» **Task instructions**
Would you write out, word for word, each line of the records below from the top through the one holding "El de Sevilla, por aquel entonces"?

[Dataset entries]
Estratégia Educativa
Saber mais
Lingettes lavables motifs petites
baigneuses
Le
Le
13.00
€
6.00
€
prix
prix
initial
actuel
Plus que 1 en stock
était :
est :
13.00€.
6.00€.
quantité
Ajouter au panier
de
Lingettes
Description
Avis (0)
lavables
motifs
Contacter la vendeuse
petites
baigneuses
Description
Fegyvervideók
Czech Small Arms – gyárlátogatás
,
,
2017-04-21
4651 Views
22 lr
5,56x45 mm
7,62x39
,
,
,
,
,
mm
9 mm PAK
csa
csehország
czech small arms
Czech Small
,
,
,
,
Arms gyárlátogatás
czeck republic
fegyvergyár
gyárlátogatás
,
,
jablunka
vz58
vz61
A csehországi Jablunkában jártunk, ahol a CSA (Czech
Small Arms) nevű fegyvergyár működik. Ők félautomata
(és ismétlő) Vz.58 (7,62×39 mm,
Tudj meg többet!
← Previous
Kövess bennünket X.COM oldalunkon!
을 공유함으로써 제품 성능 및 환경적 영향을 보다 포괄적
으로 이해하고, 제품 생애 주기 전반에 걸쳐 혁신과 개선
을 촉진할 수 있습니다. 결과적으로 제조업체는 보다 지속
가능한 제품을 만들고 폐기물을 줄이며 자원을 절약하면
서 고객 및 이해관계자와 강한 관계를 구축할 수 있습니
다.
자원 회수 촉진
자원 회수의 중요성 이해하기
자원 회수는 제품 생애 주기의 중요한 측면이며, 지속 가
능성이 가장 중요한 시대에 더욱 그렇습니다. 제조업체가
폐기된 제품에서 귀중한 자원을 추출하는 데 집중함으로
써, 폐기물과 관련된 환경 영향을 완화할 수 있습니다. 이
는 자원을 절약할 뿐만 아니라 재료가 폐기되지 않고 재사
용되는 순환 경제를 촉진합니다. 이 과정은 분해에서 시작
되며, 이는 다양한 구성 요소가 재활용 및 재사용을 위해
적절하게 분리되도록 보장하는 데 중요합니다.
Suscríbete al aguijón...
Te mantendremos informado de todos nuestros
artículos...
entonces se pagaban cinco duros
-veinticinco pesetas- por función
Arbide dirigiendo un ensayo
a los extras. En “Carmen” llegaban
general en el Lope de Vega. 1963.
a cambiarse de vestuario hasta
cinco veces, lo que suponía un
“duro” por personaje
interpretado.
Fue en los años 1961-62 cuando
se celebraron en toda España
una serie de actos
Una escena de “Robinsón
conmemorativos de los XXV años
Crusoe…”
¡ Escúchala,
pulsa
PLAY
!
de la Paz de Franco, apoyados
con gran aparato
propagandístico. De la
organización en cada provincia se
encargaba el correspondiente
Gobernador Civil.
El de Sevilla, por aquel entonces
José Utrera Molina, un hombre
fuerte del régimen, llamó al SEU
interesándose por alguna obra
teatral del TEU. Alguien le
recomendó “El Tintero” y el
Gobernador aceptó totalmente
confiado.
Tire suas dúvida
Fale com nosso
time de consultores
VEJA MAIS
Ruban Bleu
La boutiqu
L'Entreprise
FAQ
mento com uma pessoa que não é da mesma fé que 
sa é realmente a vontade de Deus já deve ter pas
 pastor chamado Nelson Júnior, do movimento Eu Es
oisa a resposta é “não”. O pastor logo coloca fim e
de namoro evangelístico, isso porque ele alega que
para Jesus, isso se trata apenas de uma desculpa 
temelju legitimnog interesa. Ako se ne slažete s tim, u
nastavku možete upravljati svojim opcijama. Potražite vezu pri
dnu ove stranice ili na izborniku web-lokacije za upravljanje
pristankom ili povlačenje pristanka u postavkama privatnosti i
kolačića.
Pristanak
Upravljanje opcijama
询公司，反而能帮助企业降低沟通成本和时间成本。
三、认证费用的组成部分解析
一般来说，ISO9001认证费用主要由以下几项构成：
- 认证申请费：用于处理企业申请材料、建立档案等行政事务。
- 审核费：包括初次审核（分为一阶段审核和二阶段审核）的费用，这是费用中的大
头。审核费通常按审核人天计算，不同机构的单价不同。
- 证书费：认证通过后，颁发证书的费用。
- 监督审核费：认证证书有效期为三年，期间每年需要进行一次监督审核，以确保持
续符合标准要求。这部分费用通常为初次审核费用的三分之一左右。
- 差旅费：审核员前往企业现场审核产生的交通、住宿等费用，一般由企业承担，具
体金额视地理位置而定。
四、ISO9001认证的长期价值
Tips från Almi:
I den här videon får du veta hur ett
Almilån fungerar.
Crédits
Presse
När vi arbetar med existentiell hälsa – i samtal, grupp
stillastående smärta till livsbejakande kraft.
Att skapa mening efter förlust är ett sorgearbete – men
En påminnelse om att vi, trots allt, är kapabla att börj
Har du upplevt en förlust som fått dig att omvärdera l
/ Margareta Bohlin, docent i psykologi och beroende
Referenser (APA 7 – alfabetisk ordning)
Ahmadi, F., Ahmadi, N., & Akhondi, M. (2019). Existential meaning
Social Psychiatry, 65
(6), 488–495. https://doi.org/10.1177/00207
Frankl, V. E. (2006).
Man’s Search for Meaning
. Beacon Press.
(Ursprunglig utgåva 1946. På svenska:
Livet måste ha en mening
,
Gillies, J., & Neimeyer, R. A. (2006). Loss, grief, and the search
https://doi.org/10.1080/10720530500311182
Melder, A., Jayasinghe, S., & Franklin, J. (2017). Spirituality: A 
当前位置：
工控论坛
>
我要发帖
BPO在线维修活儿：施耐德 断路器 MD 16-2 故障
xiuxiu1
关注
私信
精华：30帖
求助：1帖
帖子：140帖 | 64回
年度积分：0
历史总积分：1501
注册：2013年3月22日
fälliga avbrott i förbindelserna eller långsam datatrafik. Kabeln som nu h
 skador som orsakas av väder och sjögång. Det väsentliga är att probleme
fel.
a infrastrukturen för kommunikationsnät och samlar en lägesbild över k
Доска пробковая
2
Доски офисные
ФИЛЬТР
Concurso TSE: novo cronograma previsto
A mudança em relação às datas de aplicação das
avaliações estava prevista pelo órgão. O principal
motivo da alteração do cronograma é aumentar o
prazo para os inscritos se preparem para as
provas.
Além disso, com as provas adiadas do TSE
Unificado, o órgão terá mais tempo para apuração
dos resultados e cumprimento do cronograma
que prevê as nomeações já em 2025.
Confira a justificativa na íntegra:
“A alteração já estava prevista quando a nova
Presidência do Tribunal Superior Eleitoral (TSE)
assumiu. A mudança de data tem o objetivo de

» **Solved problem**
Estratégia Educativa
Saber mais
Lingettes lavables motifs petites
baigneuses
Le
Le
13.00
€
6.00
€
prix
prix
initial
actuel
Plus que 1 en stock
était :
est :
13.00€.
6.00€.
quantité
Ajouter au panier
de
Lingettes
Description
Avis (0)
lavables
motifs
Contacter la vendeuse
petites
baigneuses
Description
Fegyvervideók
Czech Small Arms – gyárlátogatás
,
,
2017-04-21
4651 Views
22 lr
5,56x45 mm
7,62x39
,
,
,
,
,
mm
9 mm PAK
csa
csehország
czech small arms
Czech Small
,
,
,
,
Arms gyárlátogatás
czeck republic
fegyvergyár
gyárlátogatás
,
,
jablunka
vz58
vz61
A csehországi Jablunkában jártunk, ahol a CSA (Czech
Small Arms) nevű fegyvergyár működik. Ők félautomata
(és ismétlő) Vz.58 (7,62×39 mm,
Tudj meg többet!
← Previous
Kövess bennünket X.COM oldalunkon!
을 공유함으로써 제품 성능 및 환경적 영향을 보다 포괄적
으로 이해하고, 제품 생애 주기 전반에 걸쳐 혁신과 개선
을 촉진할 수 있습니다. 결과적으로 제조업체는 보다 지속
가능한 제품을 만들고 폐기물을 줄이며 자원을 절약하면
서 고객 및 이해관계자와 강한 관계를 구축할 수 있습니
다.
자원 회수 촉진
자원 회수의 중요성 이해하기
자원 회수는 제품 생애 주기의 중요한 측면이며, 지속 가
능성이 가장 중요한 시대에 더욱 그렇습니다. 제조업체가
폐기된 제품에서 귀중한 자원을 추출하는 데 집중함으로
써, 폐기물과 관련된 환경 영향을 완화할 수 있습니다. 이
는 자원을 절약할 뿐만 아니라 재료가 폐기되지 않고 재사
용되는 순환 경제를 촉진합니다. 이 과정은 분해에서 시작
되며, 이는 다양한 구성 요소가 재활용 및 재사용을 위해
적절하게 분리되도록 보장하는 데 중요합니다.
Suscríbete al aguijón...
Te mantendremos informado de todos nuestros
artículos...
entonces se pagaban cinco duros
-veinticinco pesetas- por función
Arbide dirigiendo un ensayo
a los extras. En “Carmen” llegaban
general en el Lope de Vega. 1963.
a cambiarse de vestuario hasta
cinco veces, lo que suponía un
“duro” por personaje
interpretado.
Fue en los años 1961-62 cuando
se celebraron en toda España
una serie de actos
Una escena de “Robinsón
conmemorativos de los XXV años
Crusoe…”
¡ Escúchala,
pulsa
PLAY
!
de la Paz de Franco, apoyados
con gran aparato
propagandístico. De la
organización en cada provincia se
encargaba el correspondiente
Gobernador Civil.
El de Sevilla, por aquel entonces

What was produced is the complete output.